This is the seventh in a series of timed posts. The way these work is that if it takes me more than one hour to complete the post, an applet that I made deletes everything I’ve written so far and I abandon the post. Check out previous examples here, here, here, here, here, here, and here. I placed the advertisement before I started my writing timer.

The most major source of opposition to automation comes from groups that don’t want people to lose their jobs. This is an easily understood position that hasn’t borne much fruit historically: despite massive levels of automation compared to all of history leading up to right about now, we have more jobs than ever and there’s still ample demand for more labor.

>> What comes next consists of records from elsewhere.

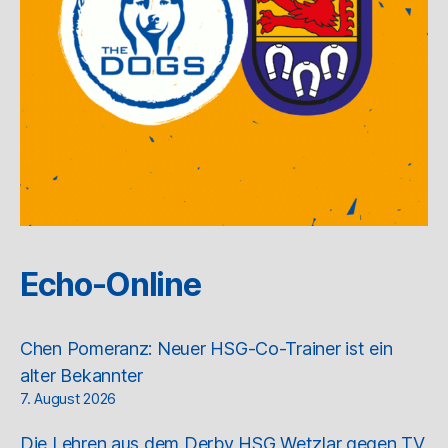
Echo-Online
Chen Pomeranz: Neuer HSG-Co-Trainer ist ein
alter Bekannter
7. August 2026
Die Lehren aus dem Derby HSG Wetzlar gegen TV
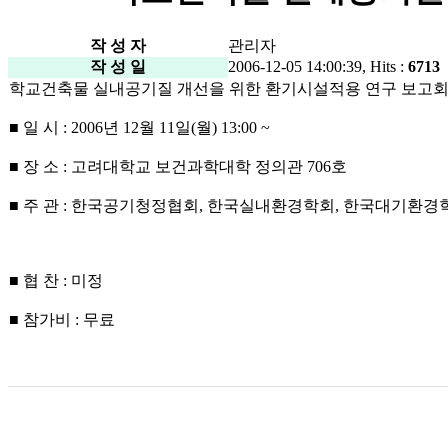
작 성 자
관리자
작 성 일
2006-12-05 14:00:39, Hits :
6713
학교건축물 실내공기질 개선을 위한 환기시설적용 연구 보고
■ 일 시 : 2006년 12월 11일(월) 13:00 ~
■ 장 소 : 고려대학교 보건과학대학 정의관 706호
■ 주 관 : 한국공기청정협회, 한국실내환경학회, 한국대기환경
■ 협 찬 : 미정
■ 참가비 : 무료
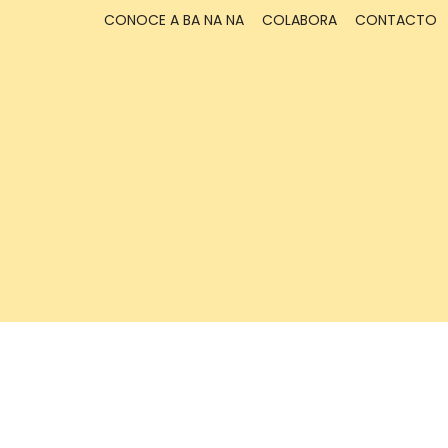
CONOCE A BA NA NA
COLABORA
CONTACTO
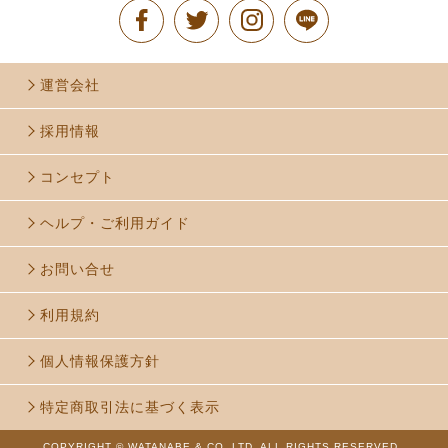
運営会社
採用情報
コンセプト
ヘルプ・ご利用ガイド
お問い合せ
利用規約
個人情報保護方針
特定商取引法に基づく表示
COPYRIGHT © WATANABE & CO.,LTD. ALL RIGHTS RESERVED..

But there are still those who think we’re currently facing an automation-induced employment crisis. Maybe I have myopia, or maybe the near future might be different! We’re entering the era of artificial intelligence and, who knows, AI might be able to finally take labor out of the hands of humans. If it can, then the transition towards all human labor being automated away might have devastating distributional impacts, creating massive gulfs in status between the automating haves and the automated-away have-nots. But in the interim between now and a seemingly-inevitable future where automation proves capable of leaving us all lazy, what should we think about it? Have we reached the point where automation actually is taking away the prospect of meaningful work for the masses, hobbling our collective prosperity, and promoting unprecedented inequality?

There is a telltale sign of automation technologies: reducing the labor share of value added, meaning that once these technologies are introduced, how much of value added goes to capital increases and how much gets captured by labor decreases…. On this basis, technologies that increase the labor share can be encouraged via subsidies for their use and their development.